[Source material]

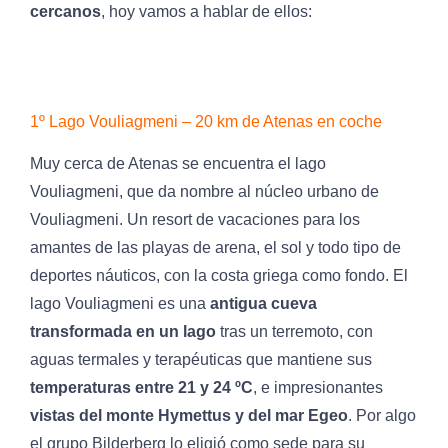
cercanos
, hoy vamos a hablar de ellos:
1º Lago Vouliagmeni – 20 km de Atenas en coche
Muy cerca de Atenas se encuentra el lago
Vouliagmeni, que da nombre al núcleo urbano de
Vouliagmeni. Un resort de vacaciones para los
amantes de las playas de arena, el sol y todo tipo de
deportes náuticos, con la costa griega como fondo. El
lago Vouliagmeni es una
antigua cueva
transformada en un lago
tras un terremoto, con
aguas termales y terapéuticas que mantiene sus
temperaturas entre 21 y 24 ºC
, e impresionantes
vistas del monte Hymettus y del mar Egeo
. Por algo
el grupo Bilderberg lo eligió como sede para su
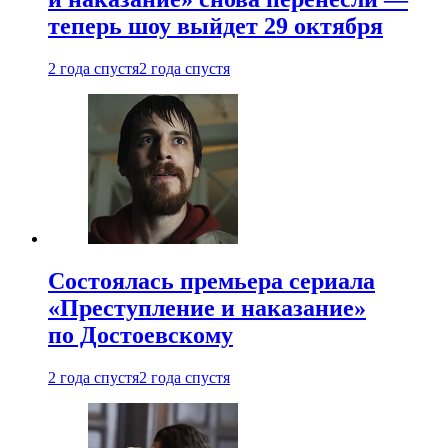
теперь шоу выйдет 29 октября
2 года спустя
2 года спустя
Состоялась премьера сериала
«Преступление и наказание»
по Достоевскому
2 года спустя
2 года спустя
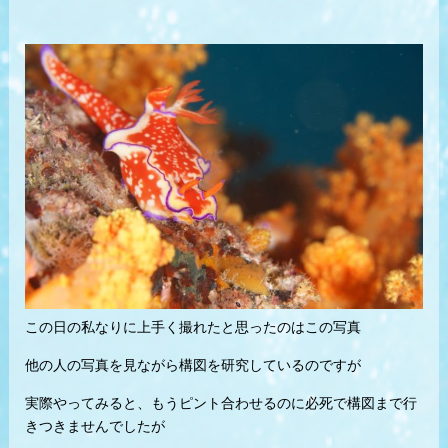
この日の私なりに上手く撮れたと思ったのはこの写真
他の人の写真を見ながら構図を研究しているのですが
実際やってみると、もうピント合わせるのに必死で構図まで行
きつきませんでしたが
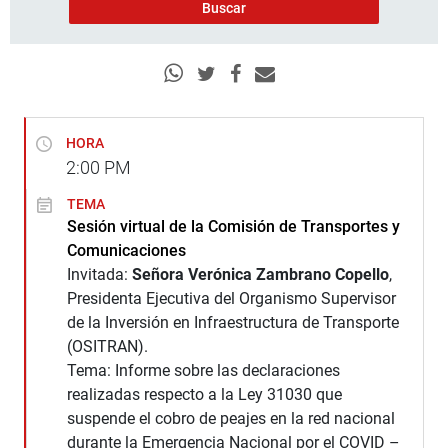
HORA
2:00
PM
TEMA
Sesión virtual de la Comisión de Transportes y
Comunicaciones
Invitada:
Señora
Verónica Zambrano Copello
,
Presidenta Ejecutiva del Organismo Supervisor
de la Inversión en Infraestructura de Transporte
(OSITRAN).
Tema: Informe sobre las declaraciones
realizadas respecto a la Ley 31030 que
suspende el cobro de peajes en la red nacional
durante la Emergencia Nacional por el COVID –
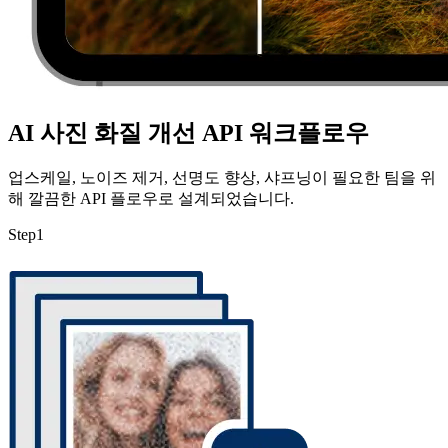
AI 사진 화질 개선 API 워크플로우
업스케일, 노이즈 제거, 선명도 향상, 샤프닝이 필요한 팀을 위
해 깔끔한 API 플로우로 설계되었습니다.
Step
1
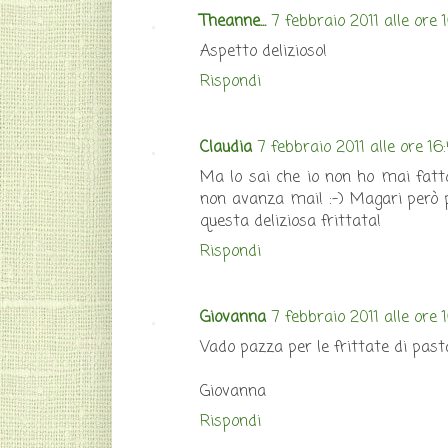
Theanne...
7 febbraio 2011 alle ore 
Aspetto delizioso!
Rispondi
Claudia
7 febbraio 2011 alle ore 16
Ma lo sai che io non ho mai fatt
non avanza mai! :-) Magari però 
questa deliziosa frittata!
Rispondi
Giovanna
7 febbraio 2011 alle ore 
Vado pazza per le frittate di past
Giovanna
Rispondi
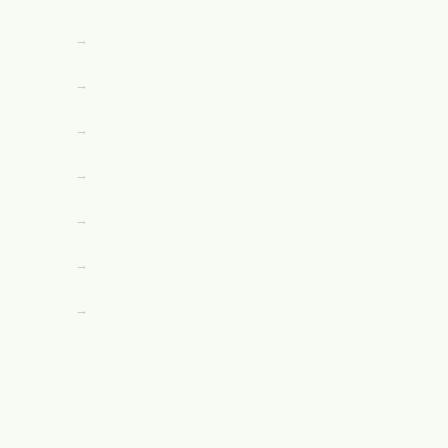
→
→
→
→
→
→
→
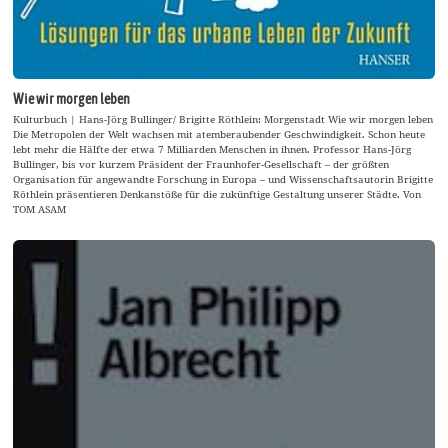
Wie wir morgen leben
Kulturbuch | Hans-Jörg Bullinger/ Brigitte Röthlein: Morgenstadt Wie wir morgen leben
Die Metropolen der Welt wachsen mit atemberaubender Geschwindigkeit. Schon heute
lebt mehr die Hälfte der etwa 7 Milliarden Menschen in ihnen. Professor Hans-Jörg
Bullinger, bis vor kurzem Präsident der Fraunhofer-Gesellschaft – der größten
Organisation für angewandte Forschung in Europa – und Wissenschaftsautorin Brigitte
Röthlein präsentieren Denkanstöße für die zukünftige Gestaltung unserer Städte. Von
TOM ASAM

[/Source material]

▸ Your objective:
Take the line that contains "el grupo Bilderberg" and every line after it up to the end of the records above, and restate them exactly, without the pictures.

▸ Task solution:
el grupo Bilderberg lo eligió como sede para su
теперь шоу выйдет 29 октября
2 года спустя
2 года спустя
Состоялась премьера сериала
«Преступление и наказание»
по Достоевскому
2 года спустя
2 года спустя
この日の私なりに上手く撮れたと思ったのはこの写真
他の人の写真を見ながら構図を研究しているのですが
実際やってみると、もうピント合わせるのに必死で構図まで行
きつきませんでしたが
HORA
2:00
PM
TEMA
Sesión virtual de la Comisión de Transportes y
Comunicaciones
Invitada:
Señora
Verónica Zambrano Copello
,
Presidenta Ejecutiva del Organismo Supervisor
de la Inversión en Infraestructura de Transporte
(OSITRAN).
Tema: Informe sobre las declaraciones
realizadas respecto a la Ley 31030 que
suspende el cobro de peajes en la red nacional
durante la Emergencia Nacional por el COVID –
AI 사진 화질 개선 API 워크플로우
업스케일, 노이즈 제거, 선명도 향상, 샤프닝이 필요한 팀을 위
해 깔끔한 API 플로우로 설계되었습니다.
Step
1
Theanne...
7 febbraio 2011 alle ore 
Aspetto delizioso!
Rispondi
Claudia
7 febbraio 2011 alle ore 16
Ma lo sai che io non ho mai fatt
non avanza mai! :-) Magari però 
questa deliziosa frittata!
Rispondi
Giovanna
7 febbraio 2011 alle ore 
Vado pazza per le frittate di past
Giovanna
Rispondi
→
→
→
→
→
→
→
Wie wir morgen leben
Kulturbuch | Hans-Jörg Bullinger/ Brigitte Röthlein: Morgenstadt Wie wir morgen leben
Die Metropolen der Welt wachsen mit atemberaubender Geschwindigkeit. Schon heute
lebt mehr die Hälfte der etwa 7 Milliarden Menschen in ihnen. Professor Hans-Jörg
Bullinger, bis vor kurzem Präsident der Fraunhofer-Gesellschaft – der größten
Organisation für angewandte Forschung in Europa – und Wissenschaftsautorin Brigitte
Röthlein präsentieren Denkanstöße für die zukünftige Gestaltung unserer Städte. Von
TOM ASAM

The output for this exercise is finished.